BEGIN
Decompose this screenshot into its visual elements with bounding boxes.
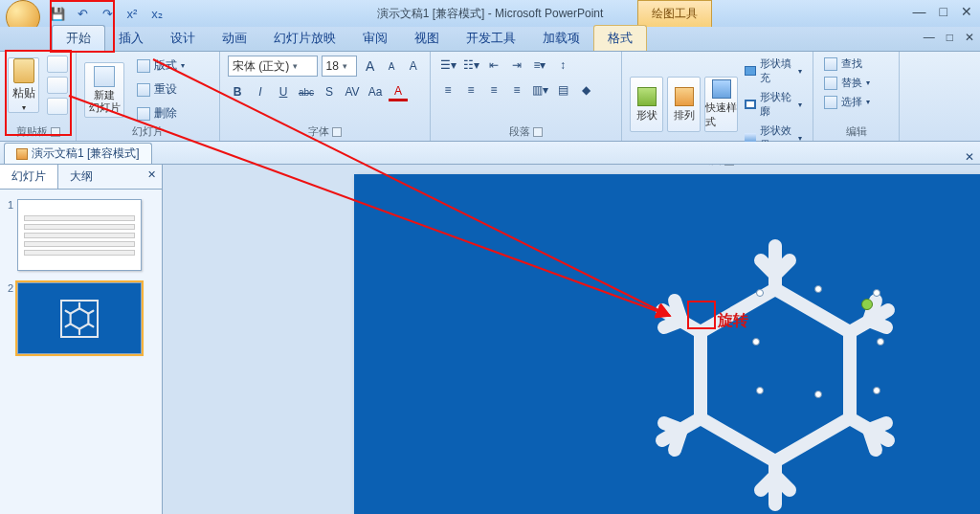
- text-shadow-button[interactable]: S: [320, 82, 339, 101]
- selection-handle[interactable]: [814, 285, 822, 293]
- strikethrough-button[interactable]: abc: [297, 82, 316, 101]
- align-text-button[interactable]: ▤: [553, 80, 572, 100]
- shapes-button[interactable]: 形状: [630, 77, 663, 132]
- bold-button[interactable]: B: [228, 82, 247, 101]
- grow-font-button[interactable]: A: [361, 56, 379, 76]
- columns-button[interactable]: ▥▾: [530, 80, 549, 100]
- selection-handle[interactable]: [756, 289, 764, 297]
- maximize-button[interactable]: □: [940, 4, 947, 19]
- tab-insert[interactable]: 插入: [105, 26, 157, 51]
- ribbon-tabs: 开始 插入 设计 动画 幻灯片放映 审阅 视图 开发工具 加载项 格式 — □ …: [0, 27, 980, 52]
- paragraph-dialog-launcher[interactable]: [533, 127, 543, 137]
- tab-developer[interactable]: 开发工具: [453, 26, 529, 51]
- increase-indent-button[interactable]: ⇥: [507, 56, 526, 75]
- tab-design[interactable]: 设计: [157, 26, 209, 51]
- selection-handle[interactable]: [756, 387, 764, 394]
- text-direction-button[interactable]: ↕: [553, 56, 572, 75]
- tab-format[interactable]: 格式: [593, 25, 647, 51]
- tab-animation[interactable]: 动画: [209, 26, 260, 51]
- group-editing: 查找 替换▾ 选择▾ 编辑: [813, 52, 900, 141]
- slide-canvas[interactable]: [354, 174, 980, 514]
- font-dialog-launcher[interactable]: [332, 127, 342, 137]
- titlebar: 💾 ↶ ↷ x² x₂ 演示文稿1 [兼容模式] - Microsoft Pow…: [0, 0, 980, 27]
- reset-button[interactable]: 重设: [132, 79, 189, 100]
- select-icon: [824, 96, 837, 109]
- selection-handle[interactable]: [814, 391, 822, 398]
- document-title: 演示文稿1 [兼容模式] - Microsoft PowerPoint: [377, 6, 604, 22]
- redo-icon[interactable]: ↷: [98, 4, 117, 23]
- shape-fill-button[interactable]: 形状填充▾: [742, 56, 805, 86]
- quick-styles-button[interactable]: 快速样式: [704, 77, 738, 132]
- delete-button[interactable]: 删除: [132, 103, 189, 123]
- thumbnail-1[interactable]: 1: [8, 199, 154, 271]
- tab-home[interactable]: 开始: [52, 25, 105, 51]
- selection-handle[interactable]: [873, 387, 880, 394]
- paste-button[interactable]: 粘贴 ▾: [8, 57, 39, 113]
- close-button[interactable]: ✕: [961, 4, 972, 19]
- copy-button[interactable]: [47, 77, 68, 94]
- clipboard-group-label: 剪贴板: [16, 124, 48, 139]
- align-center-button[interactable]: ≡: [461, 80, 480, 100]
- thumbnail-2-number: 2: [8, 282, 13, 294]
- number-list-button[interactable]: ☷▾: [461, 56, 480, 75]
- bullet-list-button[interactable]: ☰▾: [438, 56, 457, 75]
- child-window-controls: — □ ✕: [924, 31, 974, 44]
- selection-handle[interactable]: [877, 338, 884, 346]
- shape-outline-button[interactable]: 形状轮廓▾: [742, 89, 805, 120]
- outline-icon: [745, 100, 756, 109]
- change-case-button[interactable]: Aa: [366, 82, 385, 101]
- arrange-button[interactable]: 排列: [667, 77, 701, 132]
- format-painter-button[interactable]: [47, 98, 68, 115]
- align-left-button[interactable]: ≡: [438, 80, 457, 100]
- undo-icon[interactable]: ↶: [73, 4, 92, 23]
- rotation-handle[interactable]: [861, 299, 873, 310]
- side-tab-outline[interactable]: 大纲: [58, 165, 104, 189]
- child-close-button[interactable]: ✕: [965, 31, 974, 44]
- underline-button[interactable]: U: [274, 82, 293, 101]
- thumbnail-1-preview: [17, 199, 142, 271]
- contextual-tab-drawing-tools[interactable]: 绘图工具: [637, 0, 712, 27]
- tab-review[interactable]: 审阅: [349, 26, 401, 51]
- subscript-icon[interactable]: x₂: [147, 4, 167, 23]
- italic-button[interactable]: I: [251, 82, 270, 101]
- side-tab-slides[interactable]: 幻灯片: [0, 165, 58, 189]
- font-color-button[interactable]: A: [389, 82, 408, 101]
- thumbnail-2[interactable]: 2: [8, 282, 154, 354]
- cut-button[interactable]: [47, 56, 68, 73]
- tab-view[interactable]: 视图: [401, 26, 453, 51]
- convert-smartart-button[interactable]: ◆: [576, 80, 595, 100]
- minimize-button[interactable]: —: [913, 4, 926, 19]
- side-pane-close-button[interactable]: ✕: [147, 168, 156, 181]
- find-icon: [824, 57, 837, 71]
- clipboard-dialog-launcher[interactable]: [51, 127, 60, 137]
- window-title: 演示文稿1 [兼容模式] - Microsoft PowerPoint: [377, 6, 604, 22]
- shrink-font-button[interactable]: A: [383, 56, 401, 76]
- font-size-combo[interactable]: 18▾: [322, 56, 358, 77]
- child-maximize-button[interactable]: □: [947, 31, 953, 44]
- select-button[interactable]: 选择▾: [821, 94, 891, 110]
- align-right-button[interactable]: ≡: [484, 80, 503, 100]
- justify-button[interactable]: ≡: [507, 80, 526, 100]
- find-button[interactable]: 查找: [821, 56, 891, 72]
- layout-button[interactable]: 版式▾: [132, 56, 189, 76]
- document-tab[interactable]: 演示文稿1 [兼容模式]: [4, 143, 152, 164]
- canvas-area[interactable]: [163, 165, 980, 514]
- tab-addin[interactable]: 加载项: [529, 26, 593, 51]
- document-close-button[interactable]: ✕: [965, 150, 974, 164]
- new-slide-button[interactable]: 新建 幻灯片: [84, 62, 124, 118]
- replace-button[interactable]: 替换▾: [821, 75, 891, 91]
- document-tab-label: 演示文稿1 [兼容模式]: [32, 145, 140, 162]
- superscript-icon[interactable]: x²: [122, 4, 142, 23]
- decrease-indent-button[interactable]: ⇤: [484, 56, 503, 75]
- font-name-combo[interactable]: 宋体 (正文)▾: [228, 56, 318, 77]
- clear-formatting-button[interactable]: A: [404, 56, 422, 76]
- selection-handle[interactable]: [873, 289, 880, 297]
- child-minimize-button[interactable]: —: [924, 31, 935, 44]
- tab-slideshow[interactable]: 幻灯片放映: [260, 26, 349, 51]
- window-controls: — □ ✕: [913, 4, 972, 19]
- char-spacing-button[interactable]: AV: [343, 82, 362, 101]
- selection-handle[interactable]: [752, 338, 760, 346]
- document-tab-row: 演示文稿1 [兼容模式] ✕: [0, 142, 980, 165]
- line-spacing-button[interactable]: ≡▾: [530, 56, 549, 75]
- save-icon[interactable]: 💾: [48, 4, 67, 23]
END
Every line with "PowerPoint" in it should be copied from the entries.

— Result —
- document-title: 演示文稿1 [兼容模式] - Microsoft PowerPoint: [377, 6, 604, 22]
- window-title: 演示文稿1 [兼容模式] - Microsoft PowerPoint: [377, 6, 604, 22]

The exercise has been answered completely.